What are good reasons for marrying? I’ve covered that topic in the past, and the quick answer is that there are many reasons a person may agree to marriage. Of course, not all of them are good, and some are actively damaging.
It’s actually a lot more complex than a simple ‘because we’re in love’, but a good starting point is if they make you want to be the best version of yourself, because you’re comfortable around them, share the same values, and are attracted to them.
However, just because they may be desirable motives to marry in most cases, they’re by no means the only reasons people have, and it’s possible to have a good marriage based on different principles.
The critical consideration is whether one or both parties are unfulfilled in the relationship.

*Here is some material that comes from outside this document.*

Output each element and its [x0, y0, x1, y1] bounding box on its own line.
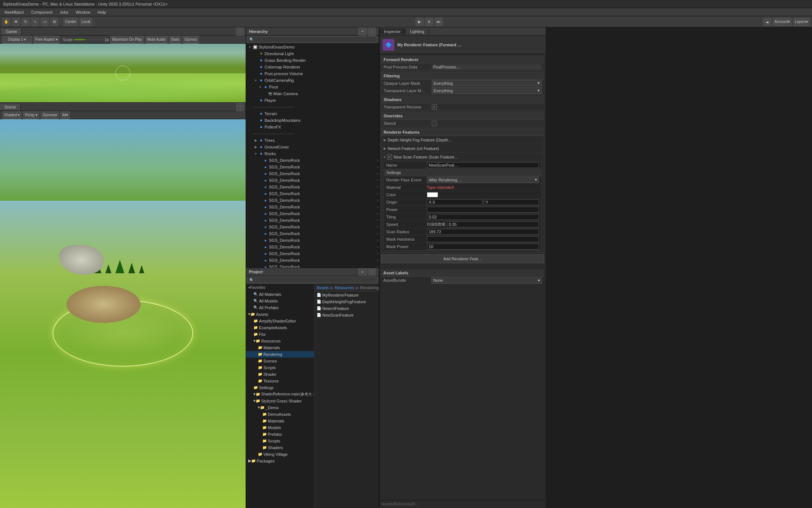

Should You Marry Somebody You’re Not Attracted To?
This is where things become more complicated, because attraction is not linear. Many things can influence the degree to which you find somebody else sexually appealing, and physical attraction is just a single component.
Other vital aspects to consider are character and how your other half treats others, their social standing, wealth, success, interests and hobbies. And the order of importance of each of those qualities or traits will vary hugely from one person to the next dependent on your values.
For some, the answer to the question should you marry somebody you’re not attracted to will be yes, because other elements will take priority; for others the answer will be a resounding no.
So how can you be confident which camp you’re in? How important is physical attraction in marriage? If you’re questioning your relationship, is that a good enough reason to end it?
How Important is Physical Attraction in Marriage?
That depends greatly on many things, such as:
- Do you have a high or low libido?
- If your libido is low, could there be a medical issue at play?
- Does your libido match your husband’s?
- Do you or your husband feel deprived, or are you relatively content?
Many people live sexless lives and are happy to do so. The biggest issue here is if either one of you is unhappy both in and outside of the bedroom – or if you feel obligated to satisfy your husband sexually out of a sense of duty, and it’s damaging you’re mental health and/or wellbeing.
- Should You Get Married?
- Is It Possible to Have a Fulfilling Sex Life If You’re Not Attracted to Your Husband?
- The Best Thing We Ever Did for Our Marriage
- Genius Newborn Hack – Or Devastating Death Knell to Marriage?
Should You Stay or Should You Go?
Nobody, whether doctor, psychologist, or sexual counsellor, can make this decision for you. Deciding how important physical attraction is in marriage is ultimately a very personal question.
It’s possible that on some deep level you already know the answer and are merely looking for validation of your feelings, whether that means that you wish things were better but you’re willing to accept and make peace with your situation – or that you can no longer live this way.